Residents also will rotate through non-internal medicine specialty clinics, including gynecology, orthopedics, dermatology, podiatry, urology, and otolaryngology, so that they can learn the additional skills that are essential to providing comprehensive primary care in a rural area.
Residents will participate in longitudinal training that includes psychiatry clinic, rounds at the local transitional care facility, addiction medicine clinic, and training in buprenorphine management.
Residents will have 4-8 weeks of rural-based electives per year. Elective time can be spent at rural sites throughout Alaska, including the home base of the Kenai Peninsula. These electives, at sites such as Bethel, Nome, Juneau, and Sitka, will give residents the chance to explore the diverse practice opportunities available throughout the state.
Residents will participate in small and large group didactic sessions, some in partnership with the UW IM categorical and primary care programs, on a weekly basis.

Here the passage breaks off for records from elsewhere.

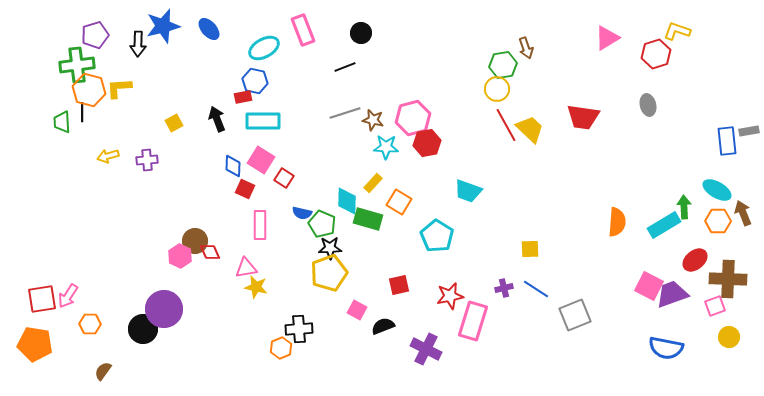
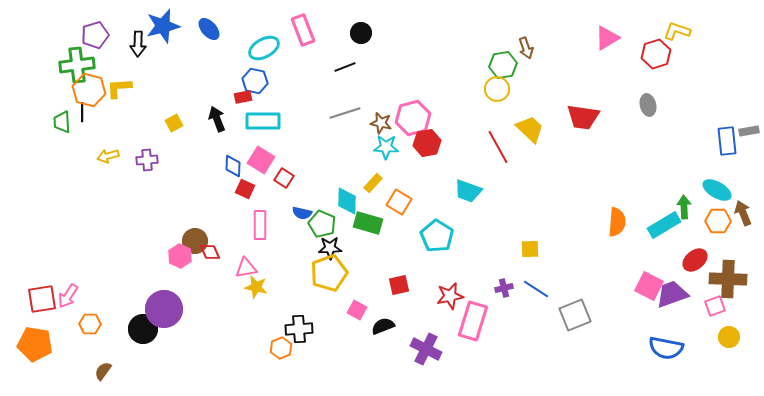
brown star at (373, 120): moved 8 px right, 3 px down
red line at (506, 125): moved 8 px left, 22 px down
green rectangle at (368, 219): moved 4 px down
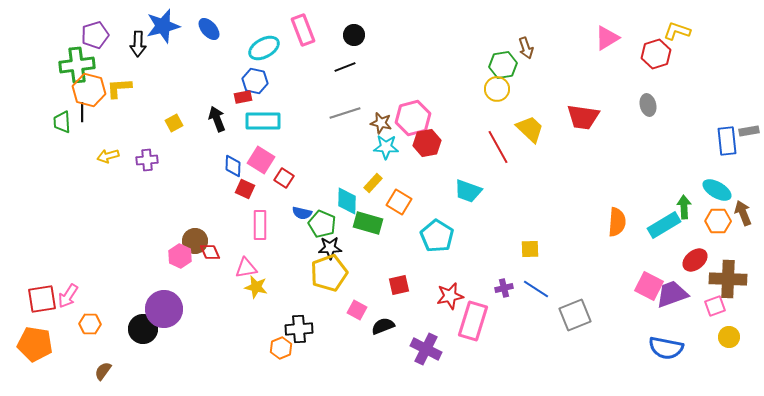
black circle at (361, 33): moved 7 px left, 2 px down
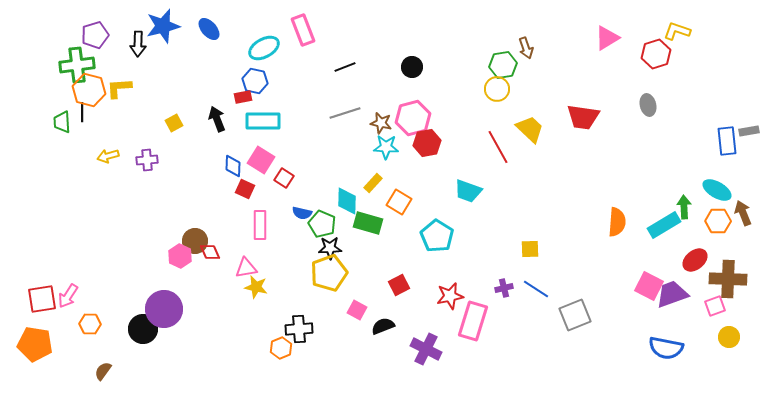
black circle at (354, 35): moved 58 px right, 32 px down
red square at (399, 285): rotated 15 degrees counterclockwise
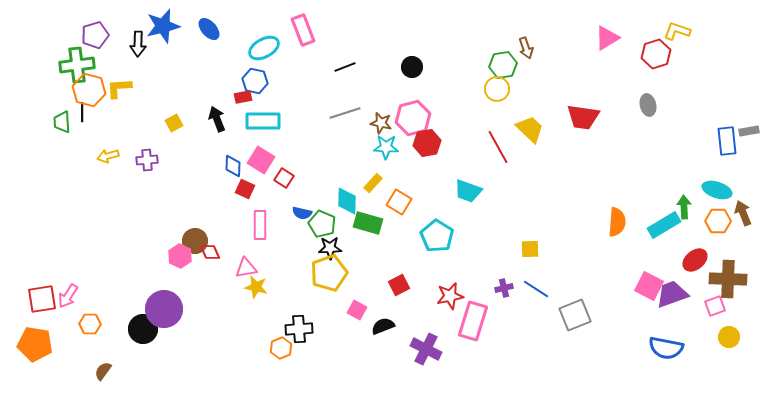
cyan ellipse at (717, 190): rotated 12 degrees counterclockwise
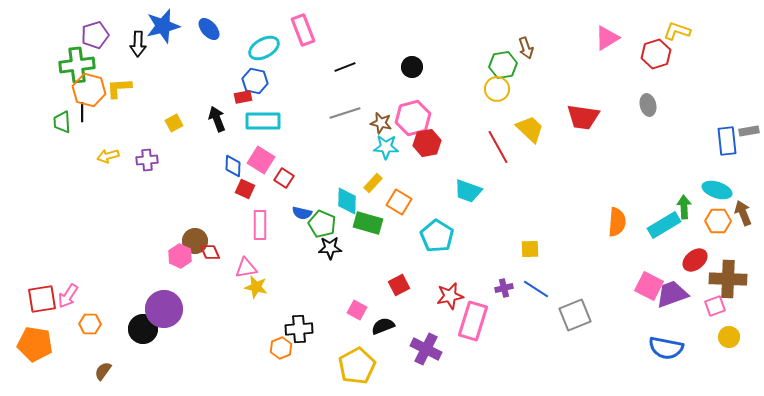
yellow pentagon at (329, 273): moved 28 px right, 93 px down; rotated 9 degrees counterclockwise
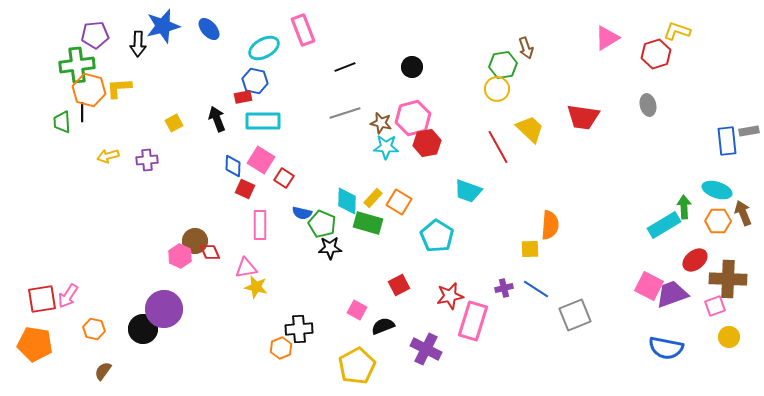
purple pentagon at (95, 35): rotated 12 degrees clockwise
yellow rectangle at (373, 183): moved 15 px down
orange semicircle at (617, 222): moved 67 px left, 3 px down
orange hexagon at (90, 324): moved 4 px right, 5 px down; rotated 10 degrees clockwise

Residents will complete a quality improvement or other scholarly project and will develop panel management skills over the course of their two years in Alaska.
We are dedicated to enhancing the diversity of our housestaff and faculty to reflect the diversity we aim to cultivate within the residency, as well as the diversity inherent in a program that includes both rural and urban core training sites. We are committed to educating our residents about the inequities diverse patients continue to face.
As residents move through our program, didactics will include annual training in diversity awareness and cultural competency, and professional development activities will take full advantage of the diverse clinical, scholarly, and educational opportunities available within Alaska and the broader UW system. Additionally, the program will offer elective clinical rotations at sites that reflect Alaska’s diverse communities, including sites run by Alaska Native tribal governments.